Problem details — Out of the records below, copy all lines in which the word "Металлические" occurs.

** Data shown follows **

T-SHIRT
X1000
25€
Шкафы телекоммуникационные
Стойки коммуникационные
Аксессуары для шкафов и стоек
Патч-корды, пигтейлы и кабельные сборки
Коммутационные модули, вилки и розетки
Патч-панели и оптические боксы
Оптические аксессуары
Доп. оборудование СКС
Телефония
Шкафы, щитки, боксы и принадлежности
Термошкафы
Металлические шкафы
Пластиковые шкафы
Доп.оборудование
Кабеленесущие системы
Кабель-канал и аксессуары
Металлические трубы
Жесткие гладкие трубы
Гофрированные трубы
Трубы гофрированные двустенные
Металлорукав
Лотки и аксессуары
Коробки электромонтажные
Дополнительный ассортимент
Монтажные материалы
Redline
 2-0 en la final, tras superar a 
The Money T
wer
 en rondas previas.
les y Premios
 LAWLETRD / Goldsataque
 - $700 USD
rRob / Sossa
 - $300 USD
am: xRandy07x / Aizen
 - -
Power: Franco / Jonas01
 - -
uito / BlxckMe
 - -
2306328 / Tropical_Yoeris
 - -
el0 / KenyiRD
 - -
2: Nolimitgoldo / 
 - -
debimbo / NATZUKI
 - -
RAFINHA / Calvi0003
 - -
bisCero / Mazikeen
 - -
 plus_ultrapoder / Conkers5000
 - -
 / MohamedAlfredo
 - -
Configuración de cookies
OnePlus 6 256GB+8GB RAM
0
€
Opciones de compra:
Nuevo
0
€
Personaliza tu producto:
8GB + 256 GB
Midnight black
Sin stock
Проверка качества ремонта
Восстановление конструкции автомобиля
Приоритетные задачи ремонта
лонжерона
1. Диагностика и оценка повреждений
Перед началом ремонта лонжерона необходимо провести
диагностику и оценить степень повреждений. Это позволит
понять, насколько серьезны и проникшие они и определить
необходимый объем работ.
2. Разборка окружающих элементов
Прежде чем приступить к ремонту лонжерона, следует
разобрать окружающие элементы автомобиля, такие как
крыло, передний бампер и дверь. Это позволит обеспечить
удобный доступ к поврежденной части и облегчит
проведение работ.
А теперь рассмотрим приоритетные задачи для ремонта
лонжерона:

** End of Data shown **

Response to this task —
Металлические шкафы
Металлические трубы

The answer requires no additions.